State v. Decleve.
This case was recently sent back to the trial court for re-sentencing. I always pay extra attention to those cases. Defendant was convicted, pursuant to a guilty plea, of two counts of second-degree rape and two counts of delivering a controlled substance to a minor, and sentenced to 75 months’ incarceration on each second-degree rape conviction with one sentence to be served consecutively to the other and 18 months’ incarceration on the delivery convictions, to run consecutively to the second-degree rape sentences, for a total sentence of 168 months. The pertinent facts are as follows: defendant, who was 24 years old at the time, enticed two young girls who were skipping their middle school classes to come to his home by offering them marijuana. He had sex with them, and both girls smoked with him.
Turns out the 14 year sentence was illegal because the trial court failed to apply the so-called 200-percent rule to defendant’s sentences, under which multiple consecutive sentences were limited to twice the presumptive sentence imposed for the primary offense. Instead, the court imposed the “shift-to-column-I rule.” According to that rule, when multiple consecutive sentences are imposed for crimes committed during the same criminal episode, only the primary offense is sentenced based on the offender’s true criminal history and the additional offenses are classified under criminal history column I.

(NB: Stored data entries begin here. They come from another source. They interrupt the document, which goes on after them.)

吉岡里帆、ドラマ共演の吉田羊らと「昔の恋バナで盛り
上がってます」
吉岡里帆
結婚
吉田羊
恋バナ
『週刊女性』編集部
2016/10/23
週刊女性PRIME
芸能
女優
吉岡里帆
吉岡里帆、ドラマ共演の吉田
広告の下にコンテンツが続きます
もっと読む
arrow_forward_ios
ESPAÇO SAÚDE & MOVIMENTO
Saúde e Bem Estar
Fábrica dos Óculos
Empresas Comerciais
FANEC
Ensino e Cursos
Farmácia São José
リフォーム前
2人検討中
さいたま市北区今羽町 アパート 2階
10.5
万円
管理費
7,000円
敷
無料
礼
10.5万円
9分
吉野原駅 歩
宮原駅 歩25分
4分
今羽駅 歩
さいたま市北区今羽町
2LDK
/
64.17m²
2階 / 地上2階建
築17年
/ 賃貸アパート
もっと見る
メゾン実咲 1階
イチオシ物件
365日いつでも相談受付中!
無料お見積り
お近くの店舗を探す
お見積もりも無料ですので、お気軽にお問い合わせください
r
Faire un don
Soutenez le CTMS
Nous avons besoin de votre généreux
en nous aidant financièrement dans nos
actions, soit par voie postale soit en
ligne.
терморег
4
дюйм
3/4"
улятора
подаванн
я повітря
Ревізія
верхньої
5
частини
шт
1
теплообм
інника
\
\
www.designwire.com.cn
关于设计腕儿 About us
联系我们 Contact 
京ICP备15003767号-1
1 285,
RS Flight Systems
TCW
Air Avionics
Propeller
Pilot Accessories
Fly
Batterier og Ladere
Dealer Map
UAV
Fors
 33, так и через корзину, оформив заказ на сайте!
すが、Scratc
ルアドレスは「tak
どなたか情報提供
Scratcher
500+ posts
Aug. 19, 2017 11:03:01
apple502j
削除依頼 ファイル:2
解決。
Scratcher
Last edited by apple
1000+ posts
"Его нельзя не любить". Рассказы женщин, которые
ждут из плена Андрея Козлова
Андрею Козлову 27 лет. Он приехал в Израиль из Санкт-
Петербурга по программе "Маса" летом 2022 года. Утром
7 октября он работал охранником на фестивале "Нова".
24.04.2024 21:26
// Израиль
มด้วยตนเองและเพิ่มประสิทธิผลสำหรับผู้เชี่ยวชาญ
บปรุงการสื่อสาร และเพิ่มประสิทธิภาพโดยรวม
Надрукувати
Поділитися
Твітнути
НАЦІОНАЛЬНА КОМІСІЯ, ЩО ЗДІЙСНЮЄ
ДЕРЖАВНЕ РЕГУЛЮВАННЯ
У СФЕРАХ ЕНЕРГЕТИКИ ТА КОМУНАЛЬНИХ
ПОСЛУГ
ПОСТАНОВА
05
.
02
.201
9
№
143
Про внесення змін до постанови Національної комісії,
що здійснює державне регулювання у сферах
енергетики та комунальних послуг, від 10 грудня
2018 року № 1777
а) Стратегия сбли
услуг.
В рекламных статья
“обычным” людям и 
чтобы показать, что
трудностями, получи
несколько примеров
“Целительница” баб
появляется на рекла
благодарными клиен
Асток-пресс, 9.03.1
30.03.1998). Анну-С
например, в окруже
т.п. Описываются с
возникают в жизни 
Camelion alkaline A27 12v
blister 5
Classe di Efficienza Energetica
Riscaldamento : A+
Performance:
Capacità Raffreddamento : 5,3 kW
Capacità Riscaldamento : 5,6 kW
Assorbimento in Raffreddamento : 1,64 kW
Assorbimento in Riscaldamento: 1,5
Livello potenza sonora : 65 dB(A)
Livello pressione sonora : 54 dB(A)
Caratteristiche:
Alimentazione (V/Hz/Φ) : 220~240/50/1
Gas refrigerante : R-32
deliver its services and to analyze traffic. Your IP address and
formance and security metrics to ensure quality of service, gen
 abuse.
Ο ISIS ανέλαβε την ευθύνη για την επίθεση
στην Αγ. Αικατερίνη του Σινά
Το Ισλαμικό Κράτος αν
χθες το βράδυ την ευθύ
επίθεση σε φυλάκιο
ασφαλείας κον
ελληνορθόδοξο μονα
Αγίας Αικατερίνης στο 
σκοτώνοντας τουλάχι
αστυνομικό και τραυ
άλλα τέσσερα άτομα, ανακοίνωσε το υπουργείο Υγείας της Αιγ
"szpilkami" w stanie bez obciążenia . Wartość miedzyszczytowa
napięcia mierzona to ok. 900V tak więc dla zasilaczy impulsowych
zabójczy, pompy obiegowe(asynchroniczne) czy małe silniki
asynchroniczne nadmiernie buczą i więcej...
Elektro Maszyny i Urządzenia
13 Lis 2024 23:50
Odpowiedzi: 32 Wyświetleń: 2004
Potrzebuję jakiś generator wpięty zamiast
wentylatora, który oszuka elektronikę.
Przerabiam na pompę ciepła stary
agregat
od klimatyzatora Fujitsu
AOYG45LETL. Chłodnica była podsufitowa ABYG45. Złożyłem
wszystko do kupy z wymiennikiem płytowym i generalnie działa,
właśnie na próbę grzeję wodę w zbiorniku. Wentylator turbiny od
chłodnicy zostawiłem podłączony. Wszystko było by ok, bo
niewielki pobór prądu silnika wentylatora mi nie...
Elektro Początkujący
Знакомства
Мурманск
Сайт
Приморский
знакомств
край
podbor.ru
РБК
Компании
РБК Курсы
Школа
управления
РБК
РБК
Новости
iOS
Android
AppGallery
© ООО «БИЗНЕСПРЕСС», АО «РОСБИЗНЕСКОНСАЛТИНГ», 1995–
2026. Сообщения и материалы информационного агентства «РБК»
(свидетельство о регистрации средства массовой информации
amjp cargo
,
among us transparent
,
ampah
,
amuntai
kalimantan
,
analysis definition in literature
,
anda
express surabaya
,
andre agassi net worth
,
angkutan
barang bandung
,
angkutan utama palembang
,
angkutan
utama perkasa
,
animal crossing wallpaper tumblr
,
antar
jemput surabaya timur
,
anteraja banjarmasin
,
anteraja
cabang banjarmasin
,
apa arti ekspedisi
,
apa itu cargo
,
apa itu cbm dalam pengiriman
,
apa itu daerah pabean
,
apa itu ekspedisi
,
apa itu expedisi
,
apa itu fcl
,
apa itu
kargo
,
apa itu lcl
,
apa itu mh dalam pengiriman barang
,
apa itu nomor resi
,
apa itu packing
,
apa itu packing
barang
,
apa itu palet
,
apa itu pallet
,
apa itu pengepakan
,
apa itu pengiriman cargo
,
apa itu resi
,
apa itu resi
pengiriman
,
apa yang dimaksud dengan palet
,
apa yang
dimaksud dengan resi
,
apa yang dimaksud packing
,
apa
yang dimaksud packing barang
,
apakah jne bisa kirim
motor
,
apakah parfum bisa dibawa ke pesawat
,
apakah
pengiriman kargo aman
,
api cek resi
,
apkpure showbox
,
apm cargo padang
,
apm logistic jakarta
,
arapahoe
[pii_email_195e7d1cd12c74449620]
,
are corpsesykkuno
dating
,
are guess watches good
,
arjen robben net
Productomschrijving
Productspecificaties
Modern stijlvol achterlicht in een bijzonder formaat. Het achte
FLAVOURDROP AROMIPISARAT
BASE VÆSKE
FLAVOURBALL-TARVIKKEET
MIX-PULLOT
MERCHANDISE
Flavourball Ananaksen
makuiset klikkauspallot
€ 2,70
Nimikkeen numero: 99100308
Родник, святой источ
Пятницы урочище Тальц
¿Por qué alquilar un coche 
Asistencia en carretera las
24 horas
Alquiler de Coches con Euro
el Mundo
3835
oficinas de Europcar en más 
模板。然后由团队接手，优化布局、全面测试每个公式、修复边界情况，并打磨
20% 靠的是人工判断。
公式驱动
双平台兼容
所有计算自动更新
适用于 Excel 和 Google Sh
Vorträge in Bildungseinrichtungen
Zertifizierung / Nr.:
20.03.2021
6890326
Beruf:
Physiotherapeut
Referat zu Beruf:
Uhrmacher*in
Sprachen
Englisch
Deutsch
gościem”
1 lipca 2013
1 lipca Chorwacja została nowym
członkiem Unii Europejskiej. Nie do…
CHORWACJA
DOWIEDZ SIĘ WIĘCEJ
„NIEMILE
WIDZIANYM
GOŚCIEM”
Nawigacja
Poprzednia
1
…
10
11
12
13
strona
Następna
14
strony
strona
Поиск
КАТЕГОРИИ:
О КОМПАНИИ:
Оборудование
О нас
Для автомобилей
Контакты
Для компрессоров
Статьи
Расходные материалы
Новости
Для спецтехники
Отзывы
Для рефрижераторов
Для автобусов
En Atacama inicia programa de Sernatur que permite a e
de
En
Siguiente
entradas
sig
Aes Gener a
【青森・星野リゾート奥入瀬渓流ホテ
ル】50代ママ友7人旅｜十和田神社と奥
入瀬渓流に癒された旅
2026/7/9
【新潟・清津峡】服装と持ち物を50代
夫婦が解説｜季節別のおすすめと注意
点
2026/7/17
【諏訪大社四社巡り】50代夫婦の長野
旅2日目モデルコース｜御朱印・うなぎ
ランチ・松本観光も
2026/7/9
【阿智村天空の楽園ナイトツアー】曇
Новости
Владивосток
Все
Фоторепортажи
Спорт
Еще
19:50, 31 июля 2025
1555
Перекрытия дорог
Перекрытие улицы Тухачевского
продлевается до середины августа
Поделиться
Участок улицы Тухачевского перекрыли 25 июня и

Apparently, BOTH the 200-percent rule AND the shift-to-I rule apply when a sentencing court imposes consecutive sentences on offenses that arise out of the “same criminal episode.” State v. Cuevas, 358 Or. 147, 155, 156 n. 8 (2015). A “criminal episode” is “continuous and uninterrupted conduct that establishes at least one offense and is so joined in time, place and circumstances that such conduct is directed to the accomplishment of a single criminal objective.” ORS 131.505(4).